Luciana Savignano
Milano, 9 dicembre 2016 - “Danzatrice anomala”, “idolo orientale”, “ballerina moderna”: tre delle etichette più utilizzate per Luciana Savignano, un’artista dal profilo incisivo, personale, distinto da quello delle star cresciute in casa Scala, ma vocate, diversamente da lei, soprattutto ai classici in tutu di grande repertorio.

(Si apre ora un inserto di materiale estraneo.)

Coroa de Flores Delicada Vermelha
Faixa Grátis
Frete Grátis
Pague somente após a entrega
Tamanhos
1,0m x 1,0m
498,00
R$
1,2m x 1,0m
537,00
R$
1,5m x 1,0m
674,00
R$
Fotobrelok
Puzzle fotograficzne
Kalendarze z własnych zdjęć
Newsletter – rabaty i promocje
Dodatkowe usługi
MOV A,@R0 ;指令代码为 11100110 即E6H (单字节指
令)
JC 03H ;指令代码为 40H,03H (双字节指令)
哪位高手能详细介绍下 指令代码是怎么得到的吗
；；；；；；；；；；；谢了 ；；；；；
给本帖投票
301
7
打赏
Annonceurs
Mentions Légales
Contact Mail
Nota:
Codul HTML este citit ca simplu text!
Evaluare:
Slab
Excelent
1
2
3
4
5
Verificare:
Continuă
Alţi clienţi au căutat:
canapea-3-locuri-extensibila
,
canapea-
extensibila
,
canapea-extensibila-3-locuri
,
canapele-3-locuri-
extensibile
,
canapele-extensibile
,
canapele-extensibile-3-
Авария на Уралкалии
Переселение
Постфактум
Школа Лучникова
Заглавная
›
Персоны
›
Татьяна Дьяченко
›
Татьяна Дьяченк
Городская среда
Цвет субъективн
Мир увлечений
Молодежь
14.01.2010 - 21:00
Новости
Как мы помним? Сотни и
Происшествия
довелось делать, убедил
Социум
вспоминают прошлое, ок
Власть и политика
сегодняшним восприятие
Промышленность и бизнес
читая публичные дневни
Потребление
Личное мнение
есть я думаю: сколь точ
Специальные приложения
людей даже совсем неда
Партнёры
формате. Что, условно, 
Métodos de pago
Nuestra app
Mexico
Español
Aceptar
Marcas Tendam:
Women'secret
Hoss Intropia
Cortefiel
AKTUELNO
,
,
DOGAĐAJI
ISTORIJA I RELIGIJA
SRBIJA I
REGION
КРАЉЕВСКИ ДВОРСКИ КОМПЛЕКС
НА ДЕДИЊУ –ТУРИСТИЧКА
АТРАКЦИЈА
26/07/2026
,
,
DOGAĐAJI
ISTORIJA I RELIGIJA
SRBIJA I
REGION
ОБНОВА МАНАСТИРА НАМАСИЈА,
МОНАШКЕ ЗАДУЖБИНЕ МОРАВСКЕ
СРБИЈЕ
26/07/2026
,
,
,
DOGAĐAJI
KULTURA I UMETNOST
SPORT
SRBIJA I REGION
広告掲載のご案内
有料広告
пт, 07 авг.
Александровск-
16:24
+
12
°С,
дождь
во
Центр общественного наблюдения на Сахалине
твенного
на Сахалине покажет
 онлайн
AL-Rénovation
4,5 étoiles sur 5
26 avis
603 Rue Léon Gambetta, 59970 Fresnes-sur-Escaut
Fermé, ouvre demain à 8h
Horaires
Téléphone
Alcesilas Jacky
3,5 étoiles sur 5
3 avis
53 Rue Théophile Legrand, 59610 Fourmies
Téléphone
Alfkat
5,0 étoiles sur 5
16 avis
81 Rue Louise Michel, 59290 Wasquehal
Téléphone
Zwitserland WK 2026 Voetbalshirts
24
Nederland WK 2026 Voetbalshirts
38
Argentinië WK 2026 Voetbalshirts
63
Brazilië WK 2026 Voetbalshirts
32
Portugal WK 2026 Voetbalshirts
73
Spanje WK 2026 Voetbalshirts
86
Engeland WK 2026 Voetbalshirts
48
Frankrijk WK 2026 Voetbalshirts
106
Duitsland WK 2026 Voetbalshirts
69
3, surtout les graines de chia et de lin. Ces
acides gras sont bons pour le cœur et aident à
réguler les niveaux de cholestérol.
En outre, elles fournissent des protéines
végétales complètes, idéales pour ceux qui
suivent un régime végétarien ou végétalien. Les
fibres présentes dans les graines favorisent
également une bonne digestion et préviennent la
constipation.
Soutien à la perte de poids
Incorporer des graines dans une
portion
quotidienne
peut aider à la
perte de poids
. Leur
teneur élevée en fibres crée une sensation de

In omaggio alla sua peculiarità è nato un libro, “Luciana Savignano, l’eleganza interiore”, che l’autore Emanuele Burrafato, danzatore-scrittore, presenterà nel Ridotto dei Palchi della Scala domani alle 17, in dialogo con il critico Elsa Airoldi e in presenza della danzatrice molto speciale cui il volume è dedicato.
C’è tanto da raccontare ripercorrendo la carriera straordinaria di una ballerina che non ha avuto timore di affrontare le esperienze più diverse, di migrare, di tornare, di continuare a vivere in palcoscenico con naturalezza.

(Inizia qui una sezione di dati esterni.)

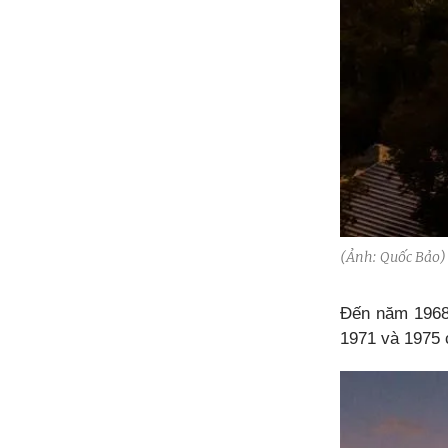
(Ảnh: Quốc Bảo)
Đến năm 1968,
1971 và 1975 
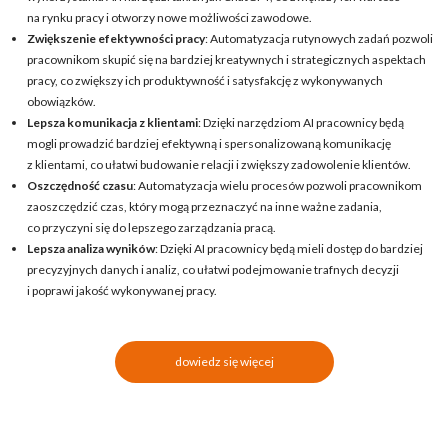
na rynku pracy i otworzy nowe możliwości zawodowe.
Zwiększenie efektywności pracy
: Automatyzacja rutynowych zadań pozwoli
pracownikom skupić się na bardziej kreatywnych i strategicznych aspektach
pracy, co zwiększy ich produktywność i satysfakcję z wykonywanych
obowiązków.
Lepsza komunikacja z klientami
: Dzięki narzędziom AI pracownicy będą
mogli prowadzić bardziej efektywną i spersonalizowaną komunikację
z klientami, co ułatwi budowanie relacji i zwiększy zadowolenie klientów.
Oszczędność czasu
: Automatyzacja wielu procesów pozwoli pracownikom
zaoszczędzić czas, który mogą przeznaczyć na inne ważne zadania,
co przyczyni się do lepszego zarządzania pracą.
Lepsza analiza wyników
: Dzięki AI pracownicy będą mieli dostęp do bardziej
precyzyjnych danych i analiz, co ułatwi podejmowanie trafnych decyzji
i poprawi jakość wykonywanej pracy.
dowiedz się więcej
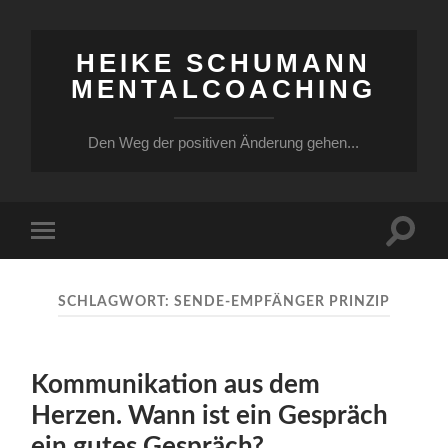
HEIKE SCHUMANN
MENTALCOACHING
Den Weg der positiven Änderung gehen...
Suchfe
Mobile-
ein-/a
Menü
ein-/ausblenden
SCHLAGWORT:
SENDE-EMPFÄNGER PRINZIP
Kommunikation aus dem
Herzen. Wann ist ein Gespräch
ein gutes Gespräch?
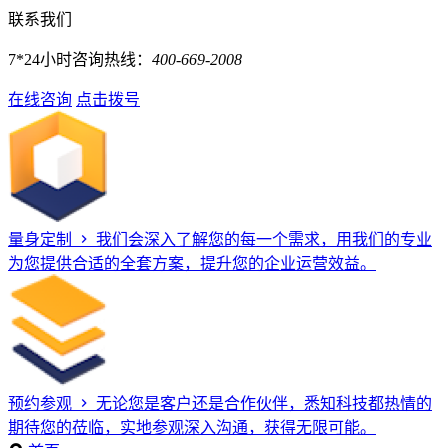
联系我们
7*24小时咨询热线：
400-669-2008
在线咨询
点击拨号
量身定制
我们会深入了解您的每一个需求，用我们的专业
为您提供合适的全套方案，提升您的企业运营效益。
预约参观
无论您是客户还是合作伙伴，悉知科技都热情的
期待您的莅临，实地参观深入沟通，获得无限可能。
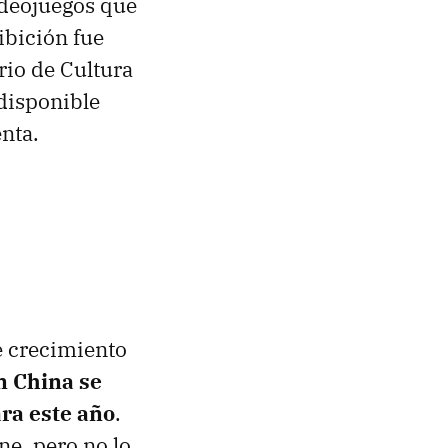
ideojuegos que
ibición fue
rio de Cultura
 disponible
enta.
e crecimiento
n China se
ara este año
.
ne, pero no lo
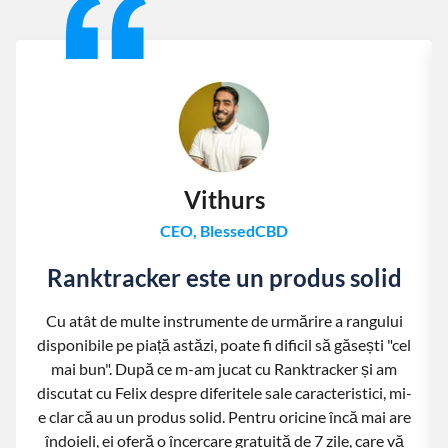
Vithurs
CEO, BlessedCBD
Ranktracker este un produs solid
Cu atât de multe instrumente de urmărire a rangului
disponibile pe piață astăzi, poate fi dificil să găsești "cel
mai bun". După ce m-am jucat cu Ranktracker și am
discutat cu Felix despre diferitele sale caracteristici, mi-
e clar că au un produs solid. Pentru oricine încă mai are
îndoieli, ei oferă o încercare gratuită de 7 zile, care vă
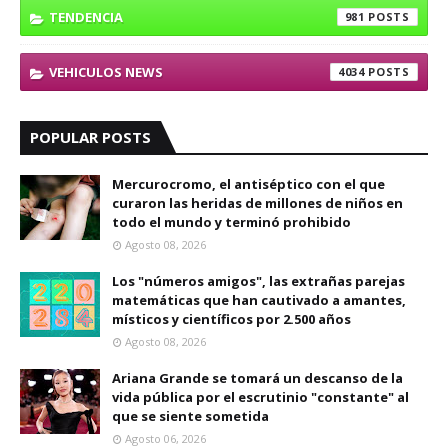
TENDENCIA
981
VEHICULOS NEWS
4034
POPULAR POSTS
Mercurocromo, el antiséptico con el que
curaron las heridas de millones de niños en
todo el mundo y terminó prohibido
Agosto 08, 2026
Los "números amigos", las extrañas parejas
matemáticas que han cautivado a amantes,
místicos y científicos por 2.500 años
Agosto 08, 2026
Ariana Grande se tomará un descanso de la
vida pública por el escrutinio "constante" al
que se siente sometida
Agosto 06, 2026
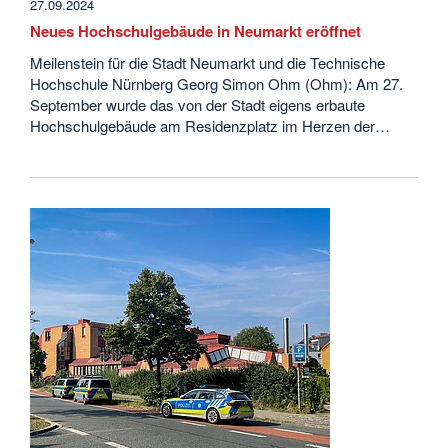
27.09.2024
Neues Hochschulgebäude in Neumarkt eröffnet
Meilenstein für die Stadt Neumarkt und die Technische
Hochschule Nürnberg Georg Simon Ohm (Ohm): Am 27.
September wurde das von der Stadt eigens erbaute
Hochschulgebäude am Residenzplatz im Herzen der…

«Quando ho compiuto cinquant’anni - dice - sono andata a trovare Maurice Béjart e gli ho chiesto cosa avrei potuto fare a quel punto; lui si è stupito e mi ha risposto che la danza non è fatta di soli fouetté e che un’artista come me poteva fare ben altro e di più». Sta forse in queste parole una delle chiavi del cammino non comune che vede tuttora in scena Luciana, adesso 73enne? Saggiamente lei afferma: «Non voglio starci per forza, ma se ci sono cose giuste per me, le faccio. Sono curiosa e mi piace mettermi alla prova, dalla danza contemporanea con Susanna Beltrami al tango».

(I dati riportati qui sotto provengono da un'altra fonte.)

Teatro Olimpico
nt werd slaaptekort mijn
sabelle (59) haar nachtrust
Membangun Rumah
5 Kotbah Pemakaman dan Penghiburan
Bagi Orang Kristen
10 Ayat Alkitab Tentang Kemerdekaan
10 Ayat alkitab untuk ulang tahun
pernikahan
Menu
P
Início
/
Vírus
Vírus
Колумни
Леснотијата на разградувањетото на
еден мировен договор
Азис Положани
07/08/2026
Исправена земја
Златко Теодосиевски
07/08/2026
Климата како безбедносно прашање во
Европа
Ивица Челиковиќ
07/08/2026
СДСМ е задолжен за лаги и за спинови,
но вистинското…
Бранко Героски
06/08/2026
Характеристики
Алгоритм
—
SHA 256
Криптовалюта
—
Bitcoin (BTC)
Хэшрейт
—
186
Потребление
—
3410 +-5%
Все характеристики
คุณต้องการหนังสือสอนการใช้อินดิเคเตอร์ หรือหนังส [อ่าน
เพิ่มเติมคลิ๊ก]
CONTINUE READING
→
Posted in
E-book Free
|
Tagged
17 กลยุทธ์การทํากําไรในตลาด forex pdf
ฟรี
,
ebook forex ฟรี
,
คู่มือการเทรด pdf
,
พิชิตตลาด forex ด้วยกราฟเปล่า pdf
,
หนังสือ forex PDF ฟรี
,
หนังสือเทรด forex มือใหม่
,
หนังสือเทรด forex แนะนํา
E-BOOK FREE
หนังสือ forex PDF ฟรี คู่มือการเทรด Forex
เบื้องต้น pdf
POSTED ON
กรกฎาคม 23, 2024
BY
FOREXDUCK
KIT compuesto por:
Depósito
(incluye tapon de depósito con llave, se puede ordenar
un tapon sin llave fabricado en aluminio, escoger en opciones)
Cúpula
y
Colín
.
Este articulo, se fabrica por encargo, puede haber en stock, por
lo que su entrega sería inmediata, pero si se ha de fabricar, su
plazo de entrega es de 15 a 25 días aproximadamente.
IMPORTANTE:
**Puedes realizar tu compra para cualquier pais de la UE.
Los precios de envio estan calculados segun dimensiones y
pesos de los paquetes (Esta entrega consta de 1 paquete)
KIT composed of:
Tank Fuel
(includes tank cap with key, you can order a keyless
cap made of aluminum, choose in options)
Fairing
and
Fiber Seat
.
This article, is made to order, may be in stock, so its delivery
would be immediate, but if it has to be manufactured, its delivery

Certo Béjart l’ecumenico è stato il coreografo che ha imposto l’immagine di questa singolare ballerina italiana sui palcoscenici del mondo - basta ripensare al “Bolero”, alla “Luna”, a “Bhakti” - e ne ha marcato il percorso. «Gli sono piaciuti il mio fisico proiettato verso il futuro, la mia grande duttilità, il mio modo di assimilare le sue coreografie e di metterci del mio; lui mi plasmava e io rispondevo, naturalmente». Un’attitudine di approccio molto avanzata per i tempi, aperta ma forte di una formazione canonicamente classica alla scuola milanese, con perfezionamento al Bolscioi di Mosca.
Ed è stato alla Scala, dove divenne étoile nel 1975 e si misurò con lavori di tanti coreografi di primo piano, il primo incontro con Béjart per cui interpreterà poi tanti titoli, legandosi al braccio destro del Maestro, a Micha Van Hoecke, poi a lungo autore per e con lei. Luciana ha danzato anche per il grande rivale di Maurice “il mago”, Roland Petit, tra l’altro in “L’angelo azzurro”, come femme fatale: cosa ricorda di lui, molto presente ora nei nostri teatri? «Era meno profondo di Béjart e amava la bellezza; un danzatore doveva anzitutto piacergli».
Quali foto del libro la rappresentano meglio? «Io in foto non mi piaccio mai, sono molto critica». Un titolo memorabile in cui è stata creatrice del ruolo? «Nel 1968, alla Scala, il ‘Mandarino meraviglioso’ di Pistoni su Bartók, avanguardistico». Un collega, un coreografo, che rimpiange? «Paolo Bortoluzzi, anche lui da Béjart; eravamo in grande sintonia. Andrebbe ricordato più spesso, come gloria italiana».